Monday, July 18, 2016
Pastor Ysidro preached yesterday about the interesting account in the 8th Chapter of Mark involving a blind man whom Jesus healed. Instead of healing him where he was, the Lord led him by the hand outside the town of Bethsaida. One eternal truth we must never forget is that the Lord never does anything without a purpose and another that is related is that we don’t always know what the purpose is. Here, these truths are typified: We know the Lord had a specific reason to draw him away from the city. Why He did it, on the other hand, of that we are not so sure. There are different angles and theories among bible teachers and scholars about this. Did He lead the blind man out of the town because there were many there who doubted Him and His miracles or was it that He felt they were not worthy to see another miracle because of it? (see Matthew 11:21) Did He lead him out so that the blind man would not be distracted by his friends, family, or the crowd and be able to focus or concentrate better?

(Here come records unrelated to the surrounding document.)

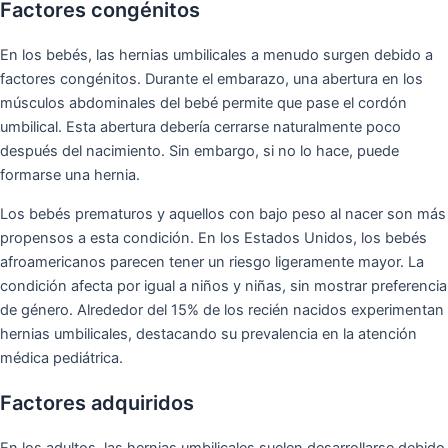
Factores congénitos
En los bebés, las hernias umbilicales a menudo surgen debido a
factores congénitos. Durante el embarazo, una abertura en los
músculos abdominales del bebé permite que pase el cordón
umbilical. Esta abertura debería cerrarse naturalmente poco
después del nacimiento. Sin embargo, si no lo hace, puede
formarse una hernia.
Los bebés prematuros y aquellos con bajo peso al nacer son más
propensos a esta condición. En los Estados Unidos, los bebés
afroamericanos parecen tener un riesgo ligeramente mayor. La
condición afecta por igual a niños y niñas, sin mostrar preferencia
de género. Alrededor del 15% de los recién nacidos experimentan
hernias umbilicales, destacando su prevalencia en la atención
médica pediátrica.
Factores adquiridos
En los adultos, las hernias umbilicales suelen desarrollarse debido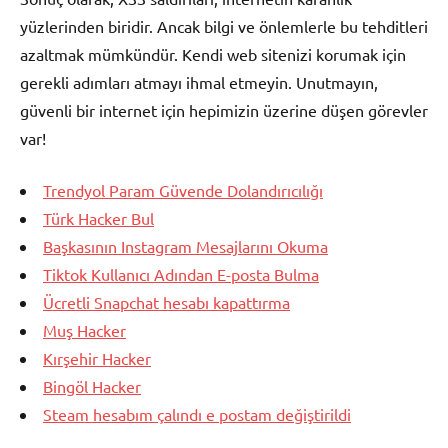
yüzlerinden biridir. Ancak bilgi ve önlemlerle bu tehditleri
azaltmak mümkündür. Kendi web sitenizi korumak için
gerekli adımları atmayı ihmal etmeyin. Unutmayın,
güvenli bir internet için hepimizin üzerine düşen görevler
var!
Trendyol Param Güvende Dolandırıcılığı
Türk Hacker Bul
Başkasının Instagram Mesajlarını Okuma
Tiktok Kullanıcı Adından E-posta Bulma
Ücretli Snapchat hesabı kapattırma
Muş Hacker
Kırşehir Hacker
Bingöl Hacker
Steam hesabım çalındı e postam değiştirildi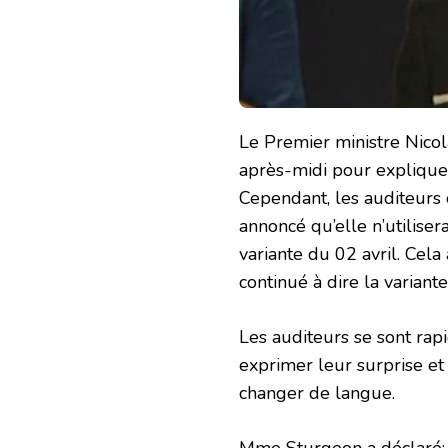
Le Premier ministre Nico
après-midi pour expliquer
Cependant, les auditeurs
annoncé qu’elle n’utilisera
variante du 02 avril. Cela
continué à dire la variant
Les auditeurs se sont ra
exprimer leur surprise et
changer de langue.
Mme Sturgeon a déclaré: 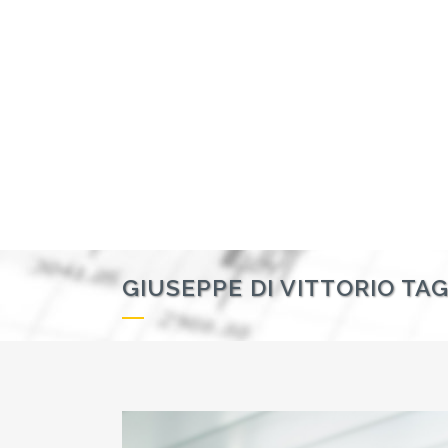
GIUSEPPE DI VITTORIO TA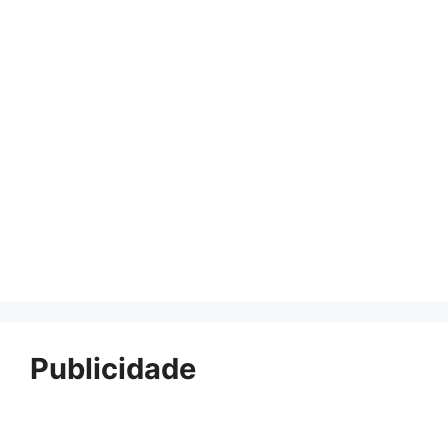
Publicidade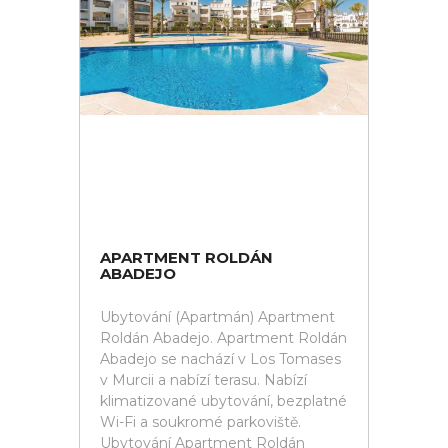
APARTMENT ROLDÁN
ABADEJO
Ubytování (Apartmán) Apartment
Roldán Abadejo. Apartment Roldán
Abadejo se nachází v Los Tomases
v Murcii a nabízí terasu. Nabízí
klimatizované ubytování, bezplatné
Wi-Fi a soukromé parkoviště.
Ubytování Apartment Roldán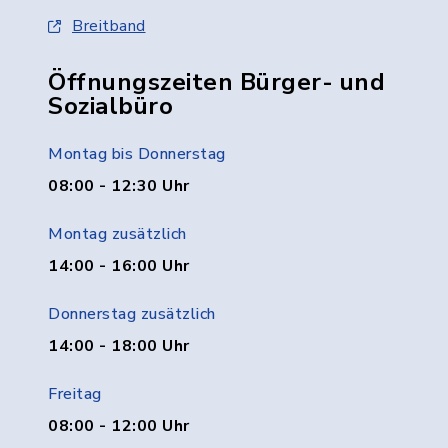
Breitband
Öffnungszeiten Bürger- und
Sozialbüro
Montag bis Donnerstag
08:00 - 12:30 Uhr
Montag zusätzlich
14:00 - 16:00 Uhr
Donnerstag zusätzlich
14:00 - 18:00 Uhr
Freitag
08:00 - 12:00 Uhr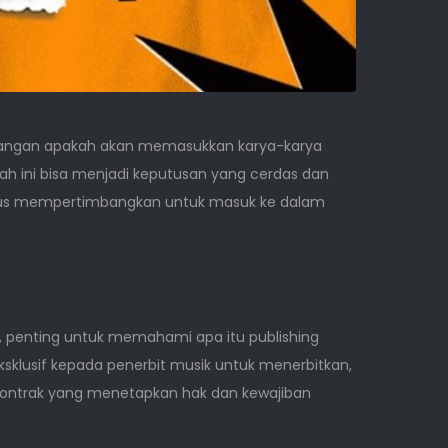
timbangan apakah akan memasukkan karya-karya
ah ini bisa menjadi keputusan yang cerdas dan
harus mempertimbangkan untuk masuk ke dalam
, penting untuk memahami apa itu publishing
sklusif kepada penerbit musik untuk menerbitkan,
kontrak yang menetapkan hak dan kewajiban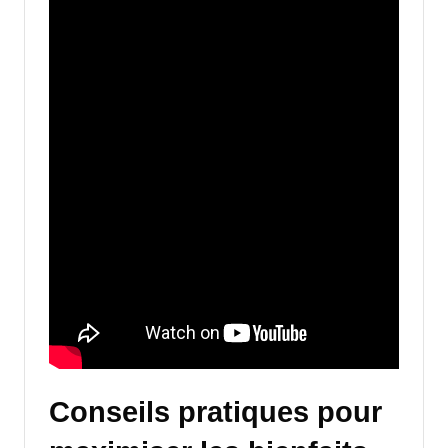
Conseils pratiques pour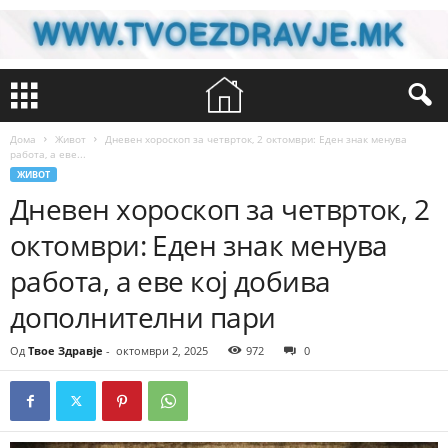
Дома
Живот
Дневен хороскоп за четврток, 2 октомври: Еден знак менува
работа, а еве...
ЖИВОТ
Дневен хороскоп за четврток, 2
октомври: Еден знак менува
работа, а еве кој добива
дополнителни пари
Од
Твое Здравје
-
октомври 2, 2025
972
0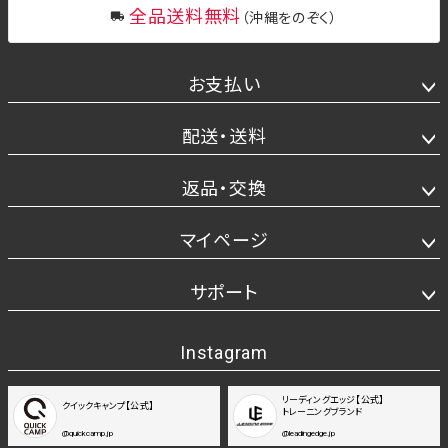
全品送料無料
（沖縄をのぞく）
お支払い
配送・送料
返品・交換
マイページ
サポート
Instagram
リーディングエッジ【公式】
クイックキャンプ【公式】
トレーニングブランド
@quickcamp.jp
@leadingedge.jp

The only thing we know for sure is that He led him out and healed him outside the city, and that he gave him these instructions once He healed him: “Neither go into the town, nor tell it to any in the town.” (verse 26)
Trying to figure out later in the day why the Lord did it this way and the unusual instructions afterward, I was struck with this thought: Our lives don’t end after the Lord does something great in our lives; there are always accompanying words of instruction. To the ten lepers He healed, the instructions were: “Go show yourselves to the priest.” (Luke 17:14) To another blind man whom he healed, the instruction was: “Go wash in the pool of Siloam.”(John 9:7) To the adulterous woman he saved from the religious hypocrites who wanted her stoned, He first reminded her He would not condemn her but added these instructions: “Go and sin no more.” (John 8:11) To the lame man he healed by the Pool of Bethesda, one who had been an invalid for 38 years and whom He later found in the temple, his instructions were similar to those of the adulterous woman. They were: “See, you are well again. Stop sinning or something worse may happen to you.” (John 5:14)
While getting saved is as simple as believing in Christ, it is not always easy for us to determine who really believes and who does not. One good indication, however, is that true believers continue to heed the words of instruction that come after He has saved us. Jesus made these two things very clear: “If you love me, keep my commandments” (John 14:15) and“And why call ye me, Lord, Lord, and do not the things which I say? (Luke 6:46) I am sure glad that all of those who receive these blogs are true believers. And of course, I say that by faith.
Memory verse for the week: (Mark 12:30) “And thou shalt love the Lord thy God with all thy heart, and with all thy soul, and with all thy mind, and with all thy strength.”